A government spokesman did not return a call seeking comment but authorities have previously denied such accusations.

Museveni had written in a letter to Finance Minister Matia Kasaija in March that the tax would help Uganda "cope with consequences of olugambo (gossiping)."

He specified that internet data should be exempt as it served "educational, research or reference purposes."

About 40 percent of Uganda's 40 million people use the internet, according to data from the regulating body Uganda Communications Commission. Facebook and WhatsApp are widely used in Uganda and many other African countries.

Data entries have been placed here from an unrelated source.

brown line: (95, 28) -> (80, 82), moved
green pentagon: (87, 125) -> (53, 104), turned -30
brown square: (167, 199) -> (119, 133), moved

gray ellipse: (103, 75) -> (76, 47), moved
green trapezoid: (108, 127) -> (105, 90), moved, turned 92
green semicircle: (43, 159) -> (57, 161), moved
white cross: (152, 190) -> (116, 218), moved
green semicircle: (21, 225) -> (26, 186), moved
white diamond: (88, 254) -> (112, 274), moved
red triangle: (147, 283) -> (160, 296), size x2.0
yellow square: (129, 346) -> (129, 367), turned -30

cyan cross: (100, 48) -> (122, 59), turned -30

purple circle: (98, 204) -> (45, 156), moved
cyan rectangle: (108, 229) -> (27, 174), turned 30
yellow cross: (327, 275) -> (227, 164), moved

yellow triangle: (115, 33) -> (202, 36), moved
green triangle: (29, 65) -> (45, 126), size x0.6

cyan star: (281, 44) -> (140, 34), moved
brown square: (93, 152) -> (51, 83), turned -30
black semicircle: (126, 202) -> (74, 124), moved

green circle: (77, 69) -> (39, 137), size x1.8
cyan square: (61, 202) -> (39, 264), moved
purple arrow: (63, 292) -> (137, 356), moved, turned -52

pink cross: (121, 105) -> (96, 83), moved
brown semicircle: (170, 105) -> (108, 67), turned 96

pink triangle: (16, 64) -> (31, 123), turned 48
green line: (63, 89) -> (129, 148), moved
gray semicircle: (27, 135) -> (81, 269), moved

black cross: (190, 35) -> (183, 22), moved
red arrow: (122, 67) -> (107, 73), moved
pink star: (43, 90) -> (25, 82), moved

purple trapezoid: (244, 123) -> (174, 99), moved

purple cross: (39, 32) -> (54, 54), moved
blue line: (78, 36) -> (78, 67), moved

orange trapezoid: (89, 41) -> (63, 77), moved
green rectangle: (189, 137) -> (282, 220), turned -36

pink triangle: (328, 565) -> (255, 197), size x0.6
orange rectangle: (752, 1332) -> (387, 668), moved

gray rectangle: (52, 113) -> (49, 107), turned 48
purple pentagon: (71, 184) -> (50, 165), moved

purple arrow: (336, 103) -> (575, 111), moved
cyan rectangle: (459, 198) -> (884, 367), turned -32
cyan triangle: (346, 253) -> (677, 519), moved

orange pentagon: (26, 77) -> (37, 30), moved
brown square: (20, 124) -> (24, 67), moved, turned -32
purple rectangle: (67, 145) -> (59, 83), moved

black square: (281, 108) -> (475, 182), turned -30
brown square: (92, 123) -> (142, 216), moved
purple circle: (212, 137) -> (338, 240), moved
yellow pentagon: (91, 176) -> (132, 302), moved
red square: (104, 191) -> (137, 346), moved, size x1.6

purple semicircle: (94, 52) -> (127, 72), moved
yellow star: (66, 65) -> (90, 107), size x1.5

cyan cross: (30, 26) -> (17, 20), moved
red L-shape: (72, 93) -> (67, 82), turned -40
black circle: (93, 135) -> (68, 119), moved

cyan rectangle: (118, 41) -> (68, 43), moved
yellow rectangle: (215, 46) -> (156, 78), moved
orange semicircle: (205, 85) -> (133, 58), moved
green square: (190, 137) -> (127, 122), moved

Digital advocacy group the World Wide Web Foundation says data costs in Africa are among the world's highest, a fact blamed for slow internet penetration and limited use even for those connected.

"Data right now is essential in nearly every worker's day to day business, a responsible government should be lowering its price not the opposite," said Diana Taremwa, a charity worker in the capital Kampala.

Critics of Museveni, 73, say his government employs a wide array of tactics to limit political debate, trample on civil rights and stifle the opposition.

Museveni has won a series of elections but his opponents say these have been rigged in his favor. His main rival, Kizza Besigye, has been jailed dozens of times since he first run against him in 2001.